Cousins Ryan Croxton and Travis Croxton, of Virginia’s Rappahannock Oyster Co., have been lauded for their success at helping to bring back healthy harvests of Chesapeake Bay oysters. And chefs like Eric Ripert of Le Bernardin proudly serve the oysters that the Croxtons grow sustainably. But ask Travis and Ryan how they ended up as oystermen and restaurateurs and they say it’s all a happy accident.
Although their great-grandfather began harvesting oysters in the Rappahannock River in 1899, and their grandfather and fathers had been working their oyster grounds ever since, Ryan and Travis had no intentions of following in the family tradition. They’d already begun other careers.
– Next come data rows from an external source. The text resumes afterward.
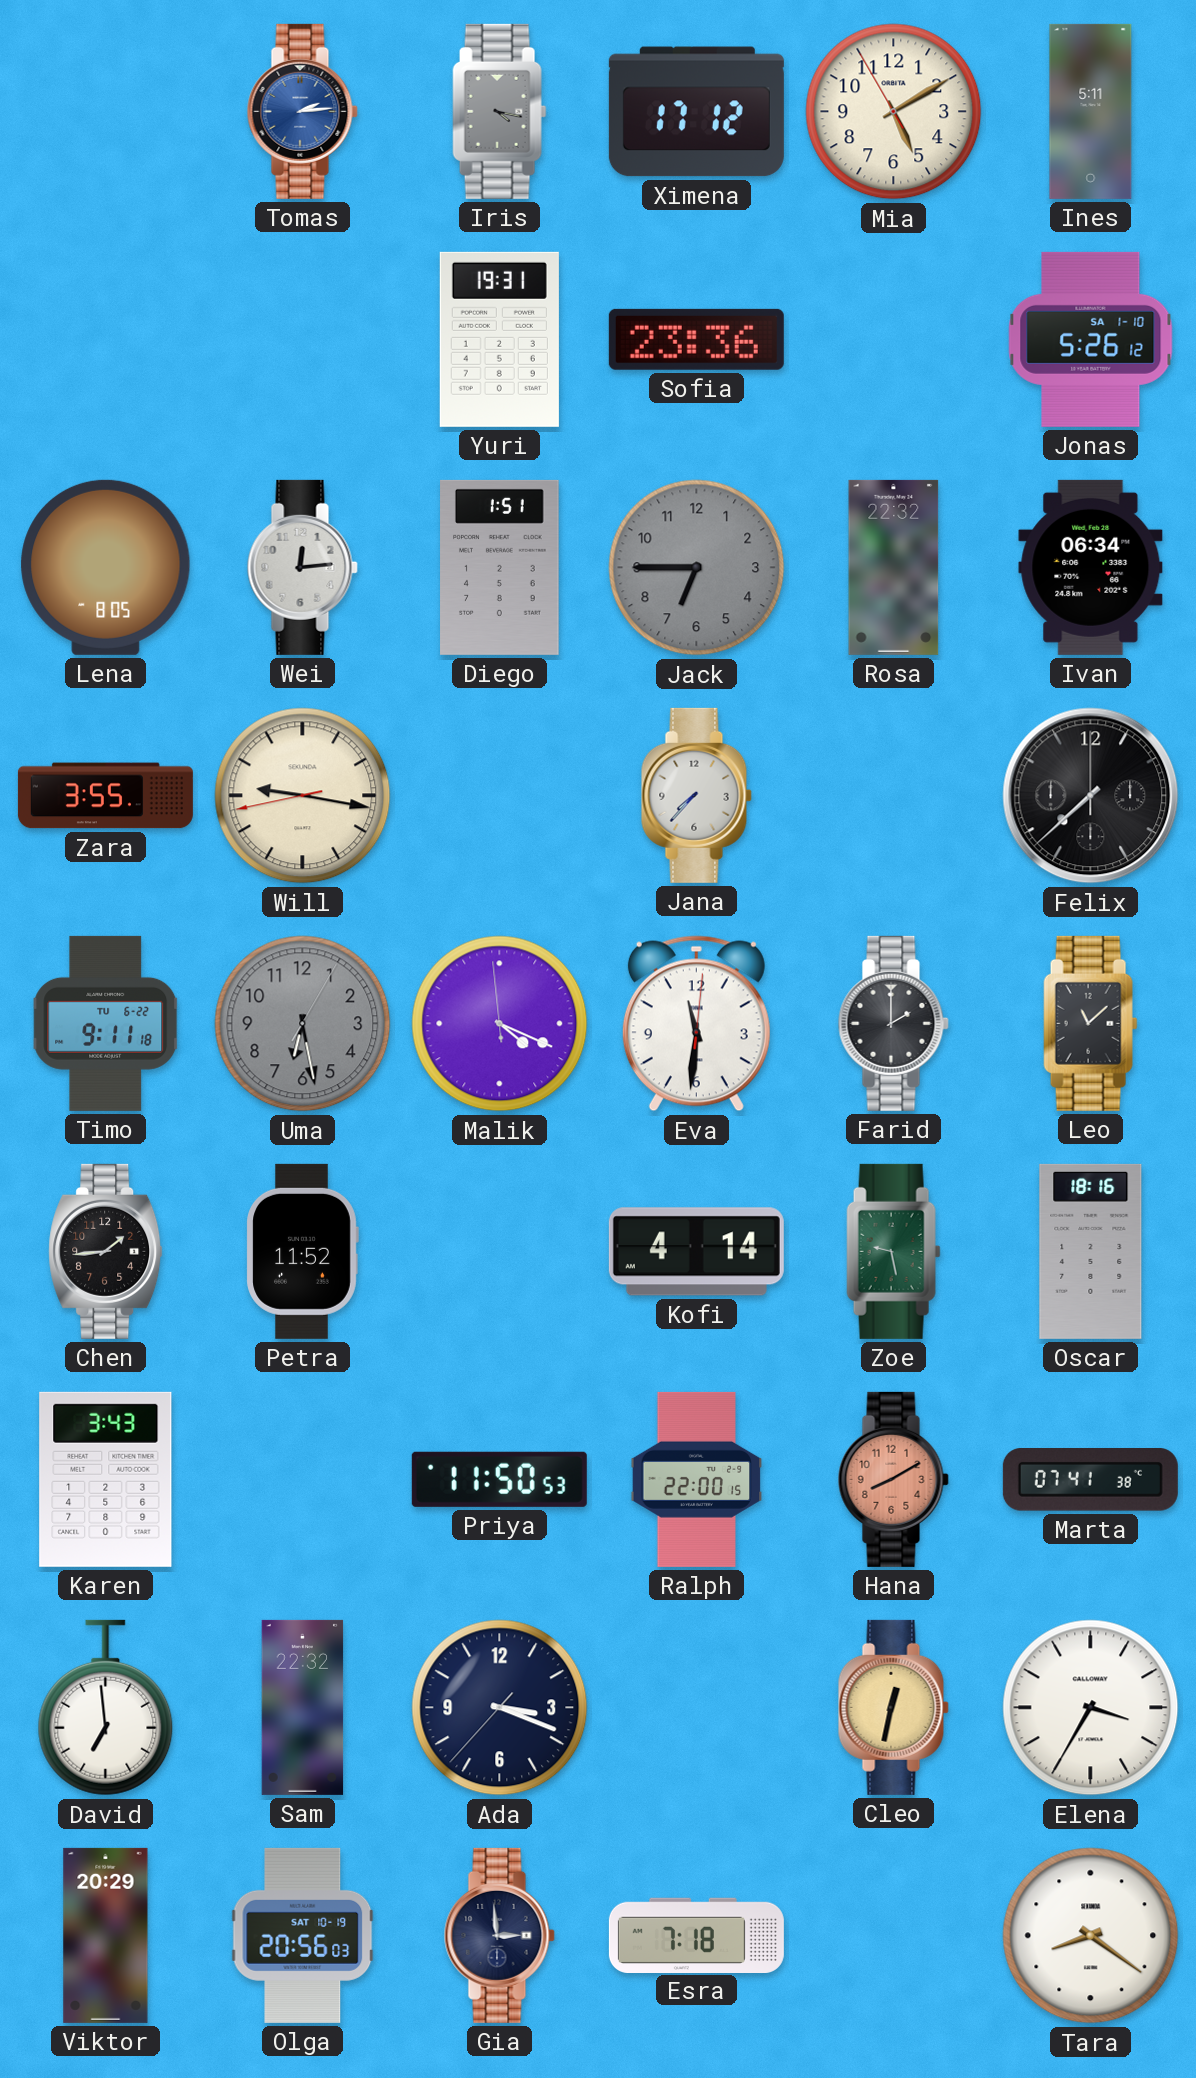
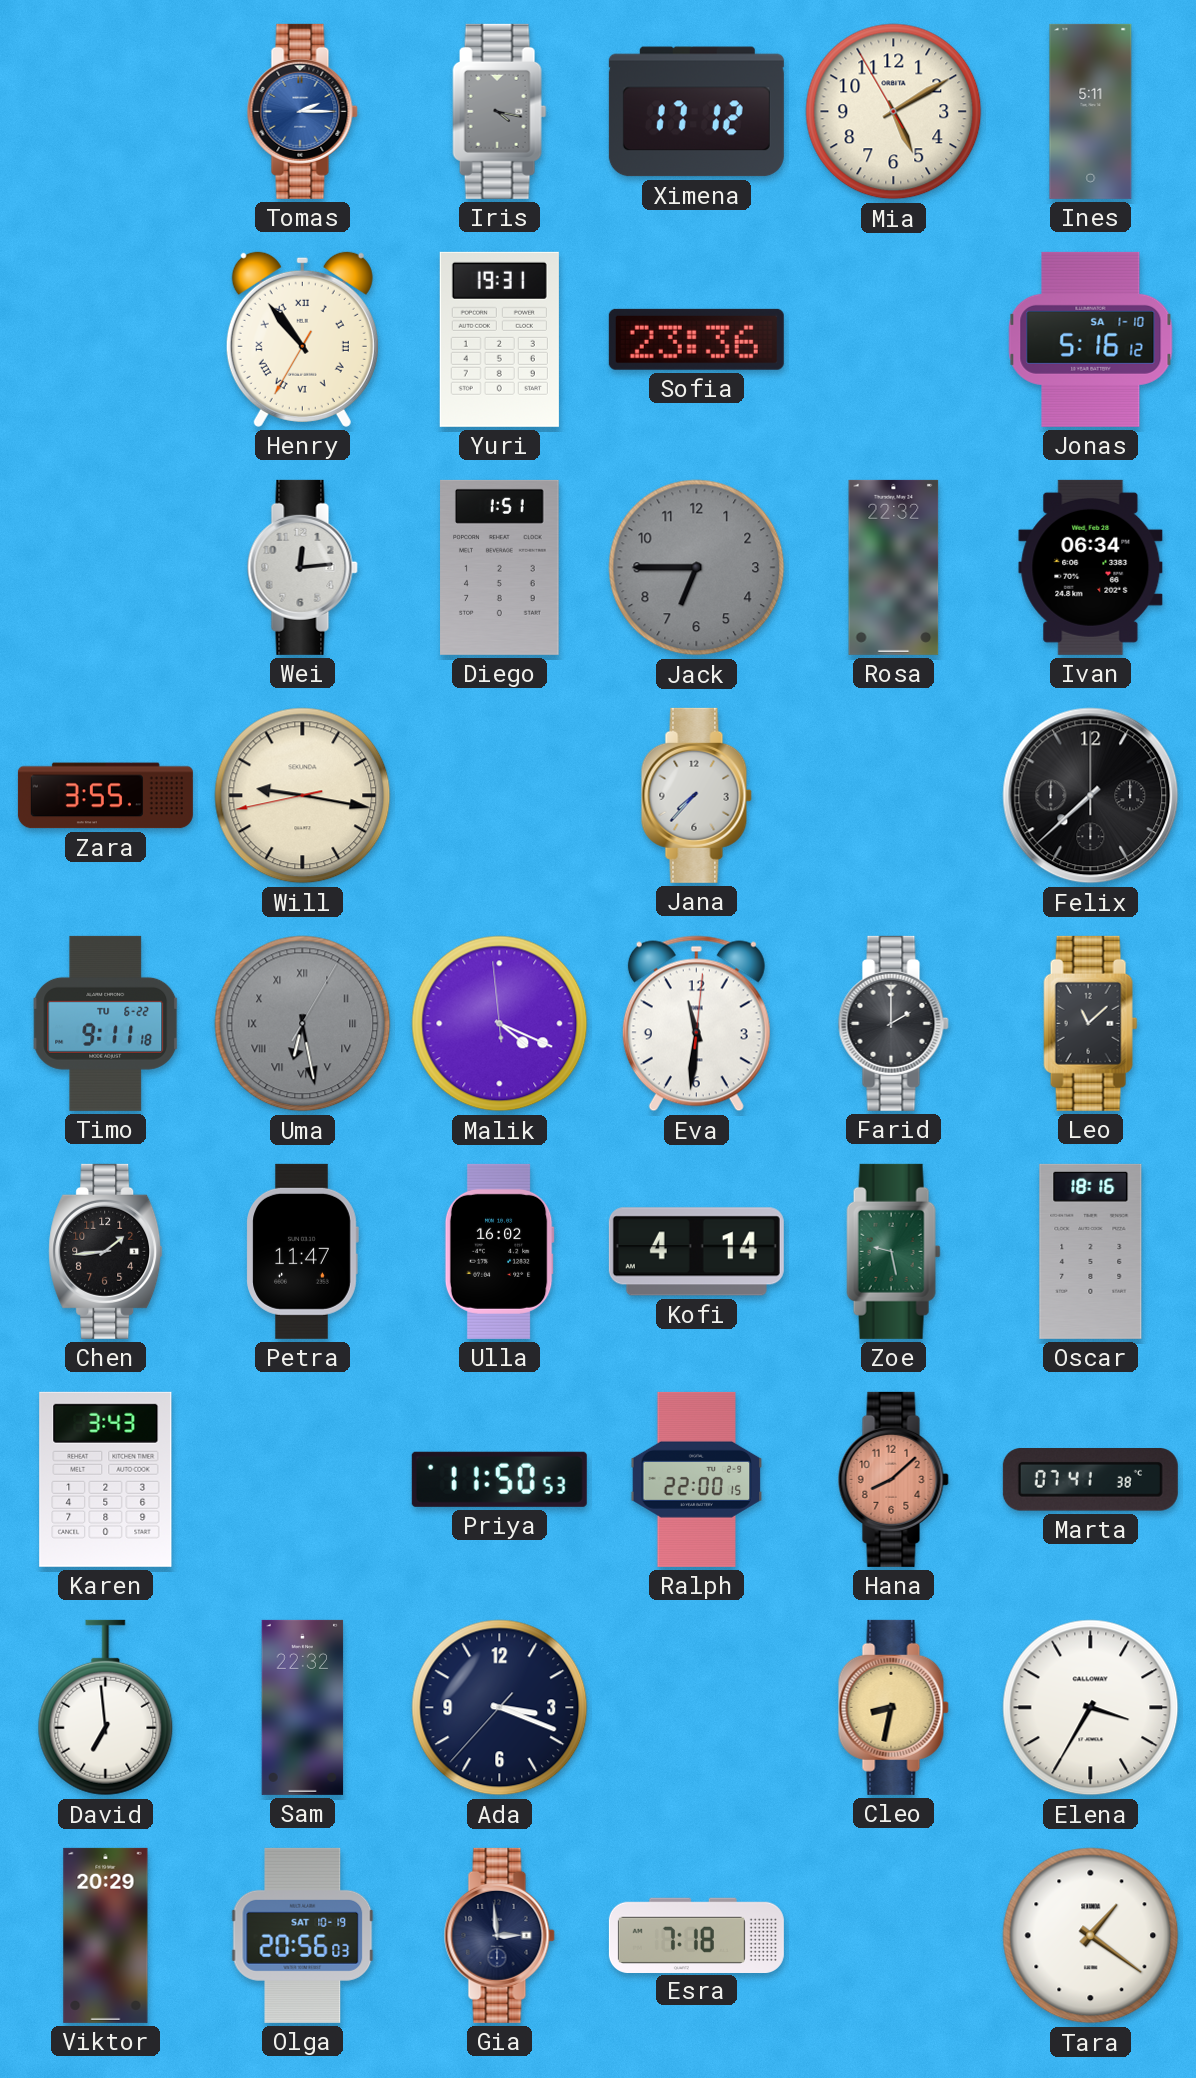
Tomas: 2:14 -> 2:15
Henry: none -> 10:53
Jonas: 5:26 -> 5:16
Lena: 8:05 -> none
Uma numerals: Arabic -> Roman
Petra: 11:52 -> 11:47
Ulla: none -> 16:02
Hana: 8:10 -> 8:08
Cleo: 12:32 -> 8:32
Tara: 8:21 -> 1:21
Yet in 2001, when their dads told them that the family’s 200 acres of oyster leases were about to be retired, the cousins had a change of heart, and, amid an oyster industry that was in terrible shape, they set out to revive the business.
After much study of sustainable aquaculture, planting of oyster seed beds, and experimenting with techniques, they brought several varieties of oysters to market in 2004. Rappahannock River oysters are sweet, Stingray oysters are milder, and Olde Salt oysters are fairly briny. Marketing them directly to chefs, the Croxtons soon garnered a reputation for oysters that were fresh, delicate, and raised in an environmentally sound manner.
A simple oyster-tasting room, Merroir, became wildly popular, and before long its menu had expanded and Ryan and Travis were opening Rappahannock Oyster Bar (in Washington, D.C.) and Rappahannock (in Richmond, Virginia), with executive chef Dylan Fultineer. Recognition includes Food & Wine magazine’s 2005 Tastemaker Award, Washingtonian’s 2013 People Who Are Shaping Washington, and Southern Living’s 50 People Who Are Changing the South in 2015. In 2014, Travis won the Elby Award for Restaurateur of the Year in Richmond and was named as one of Style Weekly’s Top 40 Under 40.